The theory most successful so far in explaining experimental data on the interaction of maintenance and processing in working memory is the "time-based resource sharing model".[39] This theory assumes that representations in working memory decay unless they are refreshed. Refreshing them requires an attentional mechanism that is also needed for any concurrent processing task. When there are small time intervals in which the processing task does not require attention, this time can be used to refresh memory traces. The theory therefore predicts that the amount of forgetting depends on the temporal density of attentional demands of the processing task - this density is called "cognitive load". The cognitive load depends on two variables, the rate at which the processing task requires individual steps to be carried out, and the duration of each step.
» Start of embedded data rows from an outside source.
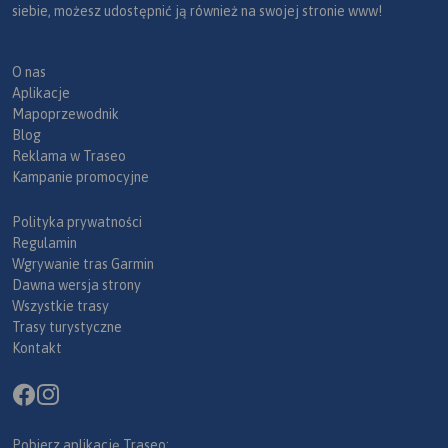
siebie, możesz udostępnić ją również na swojej stronie www!
O nas
Aplikacje
Mapoprzewodnik
Blog
Reklama w Traseo
Kampanie promocyjne
Polityka prywatności
Regulamin
Wgrywanie tras Garmin
Dawna wersja strony
Wszystkie trasy
Trasy turystyczne
Kontakt
Pobierz aplikację Traseo: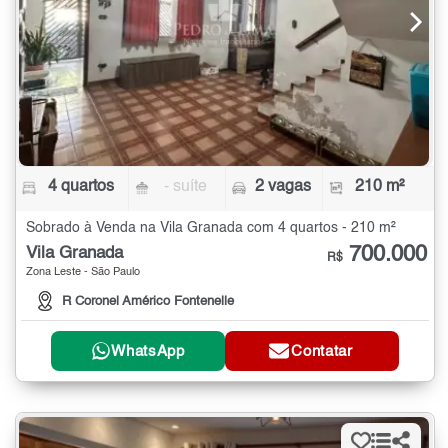
4 quartos
- suíte
2 vagas
210 m²
Sobrado à Venda na Vila Granada com 4 quartos - 210 m²
700.000
Vila Granada
R$
Zona Leste - São Paulo
R Coronel Américo Fontenelle
WhatsApp
Contatar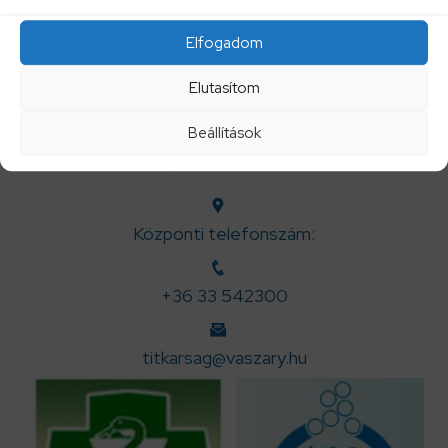
Elfogadom
Elutasítom
Beállítások
Központi telefonszám:
+36 33 542300
titkarsag@vaszary.hu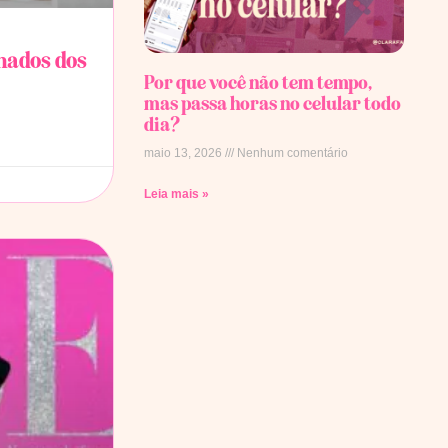
chados dos
Por que você não tem tempo,
mas passa horas no celular todo
dia?
maio 13, 2026
Nenhum comentário
Leia mais »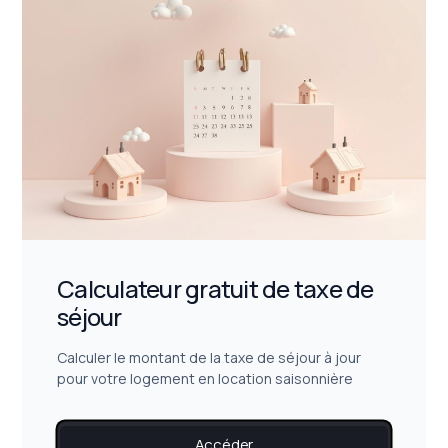
Calculateur gratuit de taxe de
séjour
Calculer le montant de la taxe de séjour à jour
pour votre logement en location saisonnière
Accéder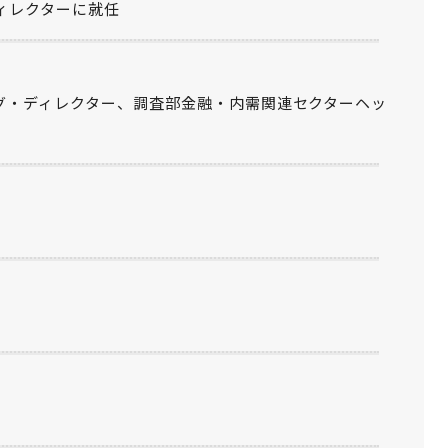
ィレクターに就任
グ・ディレクター、調査部金融・内需関連セクターヘッ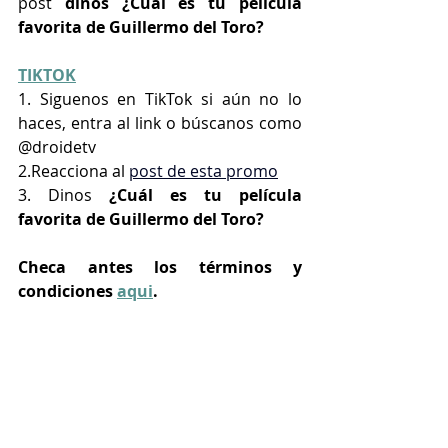
post
 dinos ¿Cuál es tu película 
favorita de Guillermo del Toro?
TIKTOK
1. Siguenos en TikTok si aún no lo 
haces, entra al link o búscanos como 
@droidetv
2.Reacciona al 
post de esta promo
3. Dinos
 ¿Cuál es tu película 
favorita de Guillermo del Toro?
Checa antes los términos y 
condiciones 
aqui
.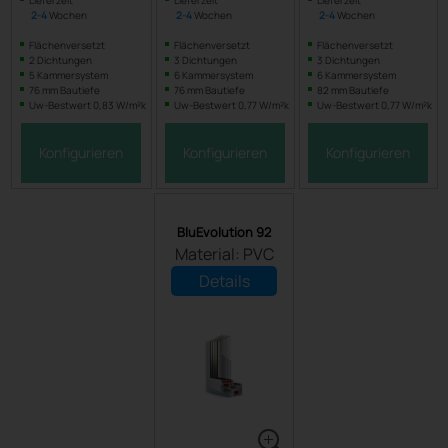
Lieferzeit
Lieferzeit
Lieferzeit
2
-
4
Wochen
2
-
4
Wochen
2
-
4
Wochen
Flächenversetzt
Flächenversetzt
Flächenversetzt
2 Dichtungen
3 Dichtungen
3 Dichtungen
5 Kammersystem
6 Kammersystem
6 Kammersystem
76 mm Bautiefe
76 mm Bautiefe
82 mm Bautiefe
Uw-Bestwert 0,83 W/m²k
Uw-Bestwert 0,77 W/m²k
Uw-Bestwert 0,77 W/m²k
Konfigurieren
Konfigurieren
Konfigurieren
BluEvolution 92
Material: PVC
Details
For example, if the processing task consists of adding digits, then having to add another digit every half second places a higher cognitive load on the system than having to add another digit every two seconds. Adding larger digits takes more time than adding smaller digits, and therefore cognitive load is higher when larger digits must be added. In a series of experiments, Barrouillet and colleagues have shown that memory for lists of letters depends on cognitive load, but not on the number of processing steps (a finding that is difficult to explain by an interference hypothesis) and not on the total time of processing (a finding difficult to explain by a simple decay hypothesis). One difficulty for the time-based resource-sharing model, however, is that the similarity between memory materials and materials processed also affects memory accuracy. [edit] Limitations

None of these hypotheses can explain the experimental data entirely. The resource hypothesis, for example, was meant to explain the trade-off between maintenance and processing: The more information must be maintained in working memory, the slower and more error prone concurrent processes become, and with a higher demand on concurrent processing memory suffers. This trade-off has been investigated by tasks like the reading-span task described above. It has been found that the amount of trade-off depends on the similarity of the information to be remembered and the information to be processed. For example, remembering numbers while processing spatial information, or remembering spatial information while processing numbers, impair each other much less than when material of the same kind must be remembered and processed.[40] Also, remembering words and processing digits, or remembering digits and processing words, is easier than remembering and processing materials of the same category.[41] These findings are also difficult to explain for the decay hypothesis, because decay of memory representations should depend only on how long the processing task delays rehearsal or recall, not on the content of the processing task. A further problem for the decay hypothesis comes from experiments in which the recall of a list of letters was delayed, either by instructing participants to recall at a slower pace, or by instructing them to say an irrelevant word once or three times in between recall of each letter. Delaying recall had virtually no effect on recall accuracy.[42][43] The interference hypothesis seems to fare best with explaining why the similarity between memory contents and the contents of concurrent processing tasks affects how much they impair each other. More similar materials are more likely to be confused, leading to retrieval competition, and they have more overlapping features, leading to more feature overwriting. One experiment directly manipulated the amount of overlap of phonological features between words to be remembered and other words to be processed.[44] Those to-be-remembered words that had a high degree of overlap with the processed words were recalled worse, lending some support to the idea of interference through feature overwriting.